Uber ou sistema cibernético interligado de veículos automotores, segundo conceito, é um aplicativo que oferece um serviço semelhante ao táxi tradicional. A briga entre o Uber e os taxistas, que ocorre em toda parte do mundo, está apenas começando no Recife: os criadores do aplicativo alegam que o objetivo é apenas conectar passageiros a motoristas particulares. Parte dos taxistas, por sua vez, afirma que se trata de um app ilegal.

Participaram da reunião o presidente da UTPE (União dos Taxistas de Pernambuco), Carlos Nunes; o vereador de Olinda, Jorge Federal e o vice-presidente da Associação Brasileira de Tecnologia de Informações, Alcides Nicéas. Esteve presente o vereador Aerto Luna (PRP), além de estudantes universitários e taxistas de Olinda, Jaboatão dos Guararapes, Paulista e Sirinhaém. Nessas cidades tramitam projetos de lei que proíbem o uso do Uber.

Em menos de cinco anos, a empresa Uber já opera em 300 localidades mundo a fora. São Paulo, Rio de Janeiro, Belo Horizonte e Brasília já contam com motoristas cadastrados no aplicativo. “Embora se diga que ela ainda não chegou, posso afirmar que o Uber já está funcionando no Recife. Eu já fiz a inscrição, mas não tenho interesse de trabalhar nessa empresa”, disse Carlos Nunes. Ele afirmou que não é contrário à tecnologia, “até porque já a usamos em nosso trabalho”, mas que é contra “a forma predatória com que ela chega nos países, passando por cima da Constituição e das leis de trânsito”. No entendimento de Nunes, o Uber tem o poder “de acabar com o modal de transporte público chamado táxi”. O vereador Jorge Federal, autor do projeto de lei que proíbe o aplicativo Uber em Olinda, afirmou que a matéria contou com apoio da maioria. “Tomamos em Olinda uma decisão que o Poder Executivo tinha se ausentado. Por isso, 11 vereadores aprovaram o projeto. Estamos prontos para derrubar os vetos, caso eles ocorram”, garantiu.

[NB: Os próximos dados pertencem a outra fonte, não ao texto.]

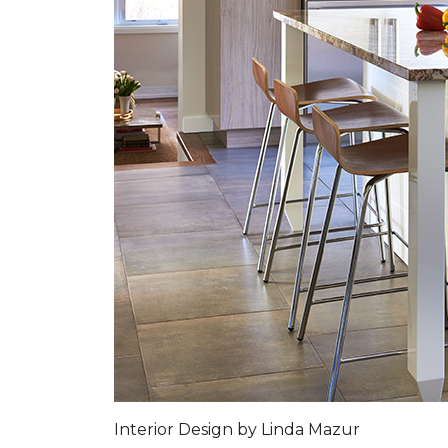
Interior Design by Linda Mazur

O representante das empresas de tecnologia, Alcides Nicéas, lembrou que “nos últimos anos, com o advento da Internet e do Smartphone formou-se uma plataforma que dá mais poderes ao cidadão. O poder, em vários setores, foi distribuído. Na verdade, houve uma transferência dos poderes concentrados para um poder distribuído”. Essa teoria, disse, se aplica à tecnologia do Uber, em que o usuário negocia diretamente com o motorista. A tecnologia, acrescentou, não é boa ou ruim. “Ela é neutra. Mas dá poder ao usuário final, que pode mediar a sua relação com o profissional”, observou. Ele lembrou que o Uber, inclusive, foi surpreendido pelos aplicativos Easy Taxi e o 99, que negociam a corrida diretamente com o taxista. “No caso desses dois aplicativos, o poder foi tirado das empresas de táxis, que se mostraram um mediador incompetente dentro dessa nova relação”, disse.

Os aplicativos Easy Taxi e o 99 favoreceram diretamente o taxista. “Mas o Uber traz uma ameaça para o taxistas e essa é a diferença. Ele dá um novo poder ao usuário. É uma tendência econômica. Se não for aprovada o Uber agora, outras tecnologias virão. O certo é estabelecer limites e não deixar que um serviço regulamentado seja prejudicado por outro que não é. Mas é preciso ter cuidado com esses tentativas de regulamentar a tecnologia. O poder público acha que resolve tudo com regulamentações. Talvez a saída seja, quem sabe, algumas desregulamentação para permitir maior mobilidade aos taxistas. Para que eles também usem o Uber. O poder público, quando tenta fazer certas regulamentações, naufraga”, afirmou.